● Provided entries

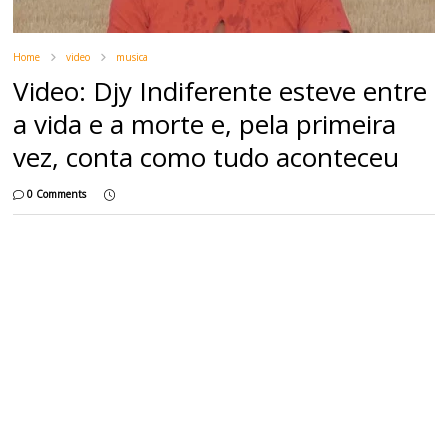
Home
video
musica
Video: Djy Indiferente esteve entre
a vida e a morte e, pela primeira
vez, conta como tudo aconteceu
0 Comments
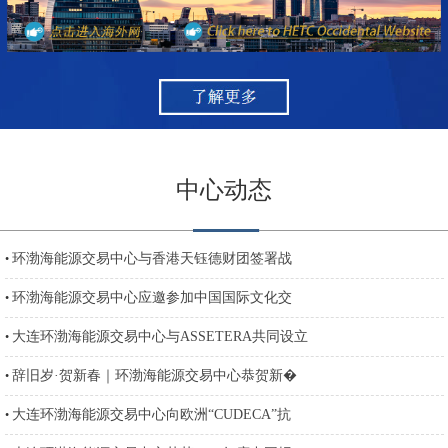
中心动态
环渤海能源交易中心与香港天钰德财团签署战
•
环渤海能源交易中心应邀参加中国国际文化交
•
大连环渤海能源交易中心与ASSETERA共同设立
•
辞旧岁·贺新春｜环渤海能源交易中心恭贺新�
•
大连环渤海能源交易中心向欧洲“CUDECA”抗
•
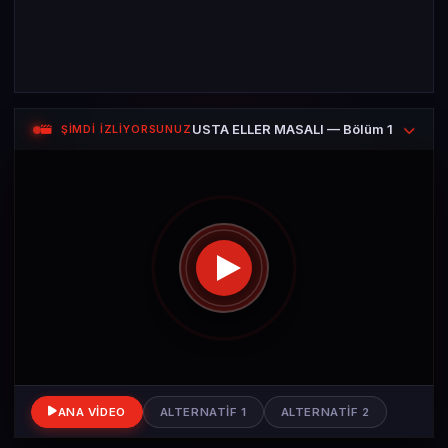
USTA ELLER MASALI — Bölüm 1
ŞİMDİ İZLİYORSUNUZ
ANA VIDEO
ALTERNATIF 1
ALTERNATIF 2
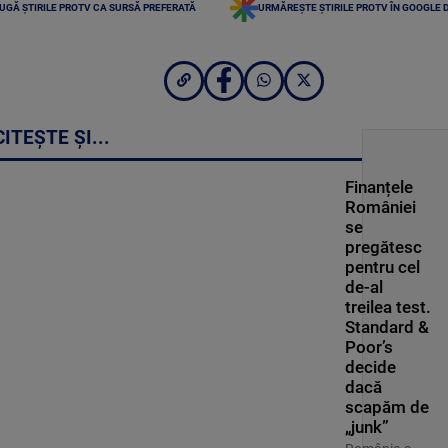
UGĂ ȘTIRILE PROTV CA SURSĂ PREFERATĂ
URMĂREȘTE ȘTIRILE PROTV ÎN GOOGLE 
CITEȘTE ȘI...
Finanțele
României
se
pregătesc
pentru cel
de-al
treilea test.
Standard &
Poor’s
decide
dacă
scapăm de
„junk”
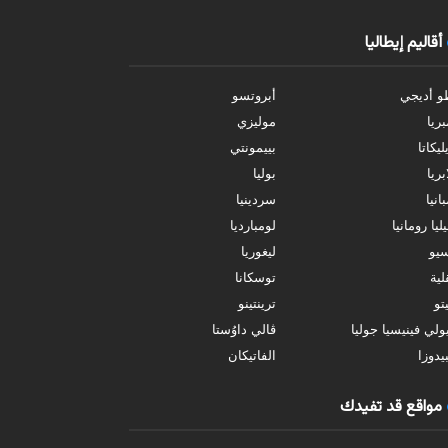
أقاليم إيطاليا
و أديجي
أبروتسو
بريا
موليزي
ليكاتا
بييمونتي
بريا
بوليا
انيا
سردينيا
ليا رومانيا
لومبارديا
سيو
ليغوريا
ية
توسكانا
تو
ترينتينو
ولي فينيسيا جوليا
ڤالي داوُستا
يدوزا
الفاتيكان
مواقع قد تفيدك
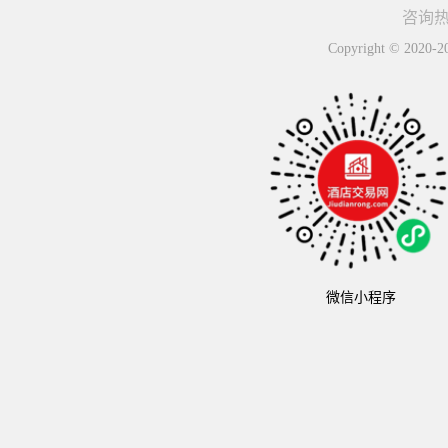
咨询热线
Copyright © 
微信小程序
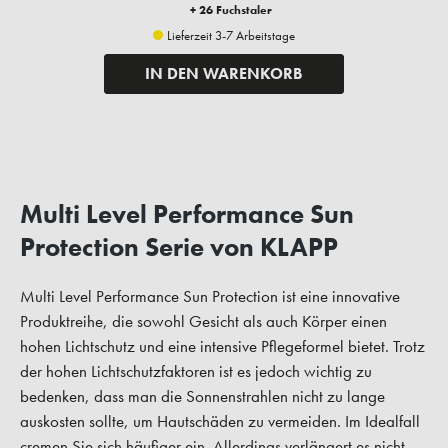
+ 26 Fuchstaler
Lieferzeit 3-7 Arbeitstage
IN DEN WARENKORB
Multi Level Performance Sun
Protection Serie von KLAPP
Multi Level Performance Sun Protection ist eine innovative
Produktreihe, die sowohl Gesicht als auch Körper einen
hohen Lichtschutz und eine intensive Pflegeformel bietet. Trotz
der hohen Lichtschutzfaktoren ist es jedoch wichtig zu
bedenken, dass man die Sonnenstrahlen nicht zu lange
auskosten sollte, um Hautschäden zu vermeiden. Im Idealfall
cremen Sie sich häufiger ein. Allerdings verlängert es nicht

● What you need to do
Count each line above with "Level"; write only the number.

● Task solution
2